Dataset:
■ ■ ■ ■ ■ ■ ■

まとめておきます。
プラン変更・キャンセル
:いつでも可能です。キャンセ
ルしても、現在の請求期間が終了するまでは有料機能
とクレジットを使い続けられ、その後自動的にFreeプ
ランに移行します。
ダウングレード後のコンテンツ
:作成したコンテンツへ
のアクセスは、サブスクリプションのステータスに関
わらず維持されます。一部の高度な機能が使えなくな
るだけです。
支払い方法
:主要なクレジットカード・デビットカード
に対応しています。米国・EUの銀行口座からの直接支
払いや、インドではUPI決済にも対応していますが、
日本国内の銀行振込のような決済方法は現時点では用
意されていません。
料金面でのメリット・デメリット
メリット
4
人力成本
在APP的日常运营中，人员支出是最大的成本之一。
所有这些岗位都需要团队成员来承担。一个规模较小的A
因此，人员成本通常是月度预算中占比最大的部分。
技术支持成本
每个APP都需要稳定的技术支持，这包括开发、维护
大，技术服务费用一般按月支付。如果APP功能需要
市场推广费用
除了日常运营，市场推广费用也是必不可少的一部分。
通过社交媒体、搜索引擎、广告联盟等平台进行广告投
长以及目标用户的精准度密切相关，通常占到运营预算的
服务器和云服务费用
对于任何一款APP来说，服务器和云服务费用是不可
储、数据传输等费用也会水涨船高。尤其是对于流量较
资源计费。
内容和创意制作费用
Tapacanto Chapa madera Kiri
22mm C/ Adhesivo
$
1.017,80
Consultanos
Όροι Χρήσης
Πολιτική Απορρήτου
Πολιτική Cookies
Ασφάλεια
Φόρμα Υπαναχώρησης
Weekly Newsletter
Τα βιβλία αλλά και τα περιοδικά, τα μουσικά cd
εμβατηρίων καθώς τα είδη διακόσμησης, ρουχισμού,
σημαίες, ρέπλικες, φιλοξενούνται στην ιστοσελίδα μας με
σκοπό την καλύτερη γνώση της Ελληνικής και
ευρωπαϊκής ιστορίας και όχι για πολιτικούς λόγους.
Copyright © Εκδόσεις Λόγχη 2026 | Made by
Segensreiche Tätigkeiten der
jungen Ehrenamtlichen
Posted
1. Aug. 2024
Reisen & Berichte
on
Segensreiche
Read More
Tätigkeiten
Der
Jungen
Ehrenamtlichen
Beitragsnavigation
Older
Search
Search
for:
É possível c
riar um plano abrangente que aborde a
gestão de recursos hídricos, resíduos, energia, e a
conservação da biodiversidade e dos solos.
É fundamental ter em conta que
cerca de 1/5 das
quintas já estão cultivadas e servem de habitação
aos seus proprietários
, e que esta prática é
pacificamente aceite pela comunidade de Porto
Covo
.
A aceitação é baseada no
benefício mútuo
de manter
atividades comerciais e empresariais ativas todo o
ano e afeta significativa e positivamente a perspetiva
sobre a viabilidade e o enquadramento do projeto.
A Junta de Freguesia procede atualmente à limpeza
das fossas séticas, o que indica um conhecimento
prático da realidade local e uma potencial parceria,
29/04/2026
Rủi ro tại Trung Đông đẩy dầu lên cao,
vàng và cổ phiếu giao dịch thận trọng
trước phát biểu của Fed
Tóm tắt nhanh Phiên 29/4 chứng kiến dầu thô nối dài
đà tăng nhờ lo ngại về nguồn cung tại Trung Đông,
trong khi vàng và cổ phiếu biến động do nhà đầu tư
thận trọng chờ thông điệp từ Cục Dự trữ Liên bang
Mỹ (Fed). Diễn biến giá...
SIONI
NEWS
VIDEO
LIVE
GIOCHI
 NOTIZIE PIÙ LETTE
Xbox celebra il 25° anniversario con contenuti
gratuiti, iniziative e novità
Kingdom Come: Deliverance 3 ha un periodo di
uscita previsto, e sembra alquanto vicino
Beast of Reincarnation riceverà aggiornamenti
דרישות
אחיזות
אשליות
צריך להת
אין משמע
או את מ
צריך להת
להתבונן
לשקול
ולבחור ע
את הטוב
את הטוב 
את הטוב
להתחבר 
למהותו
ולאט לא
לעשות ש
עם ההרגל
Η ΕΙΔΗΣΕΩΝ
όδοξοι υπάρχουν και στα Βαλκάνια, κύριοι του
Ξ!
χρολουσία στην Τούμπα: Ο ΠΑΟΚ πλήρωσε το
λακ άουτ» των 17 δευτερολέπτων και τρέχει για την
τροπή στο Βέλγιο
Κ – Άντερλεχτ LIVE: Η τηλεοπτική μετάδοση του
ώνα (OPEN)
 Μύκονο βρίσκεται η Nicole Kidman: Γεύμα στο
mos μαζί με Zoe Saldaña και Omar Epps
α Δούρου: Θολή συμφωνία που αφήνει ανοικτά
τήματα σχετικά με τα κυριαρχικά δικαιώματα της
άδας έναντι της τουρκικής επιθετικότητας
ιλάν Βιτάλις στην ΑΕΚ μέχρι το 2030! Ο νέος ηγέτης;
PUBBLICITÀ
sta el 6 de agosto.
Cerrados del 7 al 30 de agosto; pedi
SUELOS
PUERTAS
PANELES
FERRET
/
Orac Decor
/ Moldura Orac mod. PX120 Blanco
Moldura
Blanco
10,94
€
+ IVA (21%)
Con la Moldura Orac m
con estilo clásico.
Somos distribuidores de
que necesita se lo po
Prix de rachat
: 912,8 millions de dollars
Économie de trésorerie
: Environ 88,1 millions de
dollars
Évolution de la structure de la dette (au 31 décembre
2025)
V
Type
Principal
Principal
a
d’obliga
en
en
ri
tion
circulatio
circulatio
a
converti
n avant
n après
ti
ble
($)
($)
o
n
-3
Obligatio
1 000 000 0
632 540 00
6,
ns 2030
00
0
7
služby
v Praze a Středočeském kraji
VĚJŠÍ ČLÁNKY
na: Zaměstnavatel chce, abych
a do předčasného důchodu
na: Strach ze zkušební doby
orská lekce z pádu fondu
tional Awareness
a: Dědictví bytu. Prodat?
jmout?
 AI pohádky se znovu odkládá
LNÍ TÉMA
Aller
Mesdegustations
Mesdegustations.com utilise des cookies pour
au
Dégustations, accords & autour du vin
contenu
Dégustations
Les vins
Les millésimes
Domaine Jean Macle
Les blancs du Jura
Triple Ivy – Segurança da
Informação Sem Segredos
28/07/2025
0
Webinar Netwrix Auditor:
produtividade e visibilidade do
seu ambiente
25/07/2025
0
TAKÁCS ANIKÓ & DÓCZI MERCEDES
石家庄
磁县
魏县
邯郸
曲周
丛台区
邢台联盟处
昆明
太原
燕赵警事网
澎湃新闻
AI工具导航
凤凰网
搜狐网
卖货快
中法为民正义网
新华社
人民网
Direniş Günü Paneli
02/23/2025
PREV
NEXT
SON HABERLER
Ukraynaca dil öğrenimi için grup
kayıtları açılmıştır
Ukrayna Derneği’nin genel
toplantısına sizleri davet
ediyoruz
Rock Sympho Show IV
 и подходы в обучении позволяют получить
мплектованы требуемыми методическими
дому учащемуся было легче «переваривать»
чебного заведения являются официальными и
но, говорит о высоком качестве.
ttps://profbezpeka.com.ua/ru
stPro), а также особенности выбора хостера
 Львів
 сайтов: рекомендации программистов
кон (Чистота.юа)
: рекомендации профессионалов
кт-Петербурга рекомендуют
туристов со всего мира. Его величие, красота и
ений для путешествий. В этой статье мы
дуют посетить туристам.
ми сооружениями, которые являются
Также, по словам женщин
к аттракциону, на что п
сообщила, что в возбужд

■ ■ ■ ■ ■ ■ ■

Assignment:
Would you restate the material word for word, leaving nothing out?

Solution to this exercise:
まとめておきます。
プラン変更・キャンセル
:いつでも可能です。キャンセ
ルしても、現在の請求期間が終了するまでは有料機能
とクレジットを使い続けられ、その後自動的にFreeプ
ランに移行します。
ダウングレード後のコンテンツ
:作成したコンテンツへ
のアクセスは、サブスクリプションのステータスに関
わらず維持されます。一部の高度な機能が使えなくな
るだけです。
支払い方法
:主要なクレジットカード・デビットカード
に対応しています。米国・EUの銀行口座からの直接支
払いや、インドではUPI決済にも対応していますが、
日本国内の銀行振込のような決済方法は現時点では用
意されていません。
料金面でのメリット・デメリット
メリット
4
人力成本
在APP的日常运营中，人员支出是最大的成本之一。
所有这些岗位都需要团队成员来承担。一个规模较小的A
因此，人员成本通常是月度预算中占比最大的部分。
技术支持成本
每个APP都需要稳定的技术支持，这包括开发、维护
大，技术服务费用一般按月支付。如果APP功能需要
市场推广费用
除了日常运营，市场推广费用也是必不可少的一部分。
通过社交媒体、搜索引擎、广告联盟等平台进行广告投
长以及目标用户的精准度密切相关，通常占到运营预算的
服务器和云服务费用
对于任何一款APP来说，服务器和云服务费用是不可
储、数据传输等费用也会水涨船高。尤其是对于流量较
资源计费。
内容和创意制作费用
Tapacanto Chapa madera Kiri
22mm C/ Adhesivo
$
1.017,80
Consultanos
Όροι Χρήσης
Πολιτική Απορρήτου
Πολιτική Cookies
Ασφάλεια
Φόρμα Υπαναχώρησης
Weekly Newsletter
Τα βιβλία αλλά και τα περιοδικά, τα μουσικά cd
εμβατηρίων καθώς τα είδη διακόσμησης, ρουχισμού,
σημαίες, ρέπλικες, φιλοξενούνται στην ιστοσελίδα μας με
σκοπό την καλύτερη γνώση της Ελληνικής και
ευρωπαϊκής ιστορίας και όχι για πολιτικούς λόγους.
Copyright © Εκδόσεις Λόγχη 2026 | Made by
Segensreiche Tätigkeiten der
jungen Ehrenamtlichen
Posted
1. Aug. 2024
Reisen & Berichte
on
Segensreiche
Read More
Tätigkeiten
Der
Jungen
Ehrenamtlichen
Beitragsnavigation
Older
Search
Search
for:
É possível c
riar um plano abrangente que aborde a
gestão de recursos hídricos, resíduos, energia, e a
conservação da biodiversidade e dos solos.
É fundamental ter em conta que
cerca de 1/5 das
quintas já estão cultivadas e servem de habitação
aos seus proprietários
, e que esta prática é
pacificamente aceite pela comunidade de Porto
Covo
.
A aceitação é baseada no
benefício mútuo
de manter
atividades comerciais e empresariais ativas todo o
ano e afeta significativa e positivamente a perspetiva
sobre a viabilidade e o enquadramento do projeto.
A Junta de Freguesia procede atualmente à limpeza
das fossas séticas, o que indica um conhecimento
prático da realidade local e uma potencial parceria,
29/04/2026
Rủi ro tại Trung Đông đẩy dầu lên cao,
vàng và cổ phiếu giao dịch thận trọng
trước phát biểu của Fed
Tóm tắt nhanh Phiên 29/4 chứng kiến dầu thô nối dài
đà tăng nhờ lo ngại về nguồn cung tại Trung Đông,
trong khi vàng và cổ phiếu biến động do nhà đầu tư
thận trọng chờ thông điệp từ Cục Dự trữ Liên bang
Mỹ (Fed). Diễn biến giá...
SIONI
NEWS
VIDEO
LIVE
GIOCHI
 NOTIZIE PIÙ LETTE
Xbox celebra il 25° anniversario con contenuti
gratuiti, iniziative e novità
Kingdom Come: Deliverance 3 ha un periodo di
uscita previsto, e sembra alquanto vicino
Beast of Reincarnation riceverà aggiornamenti
דרישות
אחיזות
אשליות
צריך להת
אין משמע
או את מ
צריך להת
להתבונן
לשקול
ולבחור ע
את הטוב
את הטוב 
את הטוב
להתחבר 
למהותו
ולאט לא
לעשות ש
עם ההרגל
Η ΕΙΔΗΣΕΩΝ
όδοξοι υπάρχουν και στα Βαλκάνια, κύριοι του
Ξ!
χρολουσία στην Τούμπα: Ο ΠΑΟΚ πλήρωσε το
λακ άουτ» των 17 δευτερολέπτων και τρέχει για την
τροπή στο Βέλγιο
Κ – Άντερλεχτ LIVE: Η τηλεοπτική μετάδοση του
ώνα (OPEN)
 Μύκονο βρίσκεται η Nicole Kidman: Γεύμα στο
mos μαζί με Zoe Saldaña και Omar Epps
α Δούρου: Θολή συμφωνία που αφήνει ανοικτά
τήματα σχετικά με τα κυριαρχικά δικαιώματα της
άδας έναντι της τουρκικής επιθετικότητας
ιλάν Βιτάλις στην ΑΕΚ μέχρι το 2030! Ο νέος ηγέτης;
PUBBLICITÀ
sta el 6 de agosto.
Cerrados del 7 al 30 de agosto; pedi
SUELOS
PUERTAS
PANELES
FERRET
/
Orac Decor
/ Moldura Orac mod. PX120 Blanco
Moldura
Blanco
10,94
€
+ IVA (21%)
Con la Moldura Orac m
con estilo clásico.
Somos distribuidores de
que necesita se lo po
Prix de rachat
: 912,8 millions de dollars
Économie de trésorerie
: Environ 88,1 millions de
dollars
Évolution de la structure de la dette (au 31 décembre
2025)
V
Type
Principal
Principal
a
d’obliga
en
en
ri
tion
circulatio
circulatio
a
converti
n avant
n après
ti
ble
($)
($)
o
n
-3
Obligatio
1 000 000 0
632 540 00
6,
ns 2030
00
0
7
služby
v Praze a Středočeském kraji
VĚJŠÍ ČLÁNKY
na: Zaměstnavatel chce, abych
a do předčasného důchodu
na: Strach ze zkušební doby
orská lekce z pádu fondu
tional Awareness
a: Dědictví bytu. Prodat?
jmout?
 AI pohádky se znovu odkládá
LNÍ TÉMA
Aller
Mesdegustations
Mesdegustations.com utilise des cookies pour
au
Dégustations, accords & autour du vin
contenu
Dégustations
Les vins
Les millésimes
Domaine Jean Macle
Les blancs du Jura
Triple Ivy – Segurança da
Informação Sem Segredos
28/07/2025
0
Webinar Netwrix Auditor:
produtividade e visibilidade do
seu ambiente
25/07/2025
0
TAKÁCS ANIKÓ & DÓCZI MERCEDES
石家庄
磁县
魏县
邯郸
曲周
丛台区
邢台联盟处
昆明
太原
燕赵警事网
澎湃新闻
AI工具导航
凤凰网
搜狐网
卖货快
中法为民正义网
新华社
人民网
Direniş Günü Paneli
02/23/2025
PREV
NEXT
SON HABERLER
Ukraynaca dil öğrenimi için grup
kayıtları açılmıştır
Ukrayna Derneği’nin genel
toplantısına sizleri davet
ediyoruz
Rock Sympho Show IV
 и подходы в обучении позволяют получить
мплектованы требуемыми методическими
дому учащемуся было легче «переваривать»
чебного заведения являются официальными и
но, говорит о высоком качестве.
ttps://profbezpeka.com.ua/ru
stPro), а также особенности выбора хостера
 Львів
 сайтов: рекомендации программистов
кон (Чистота.юа)
: рекомендации профессионалов
кт-Петербурга рекомендуют
туристов со всего мира. Его величие, красота и
ений для путешествий. В этой статье мы
дуют посетить туристам.
ми сооружениями, которые являются
Также, по словам женщин
к аттракциону, на что п
сообщила, что в возбужд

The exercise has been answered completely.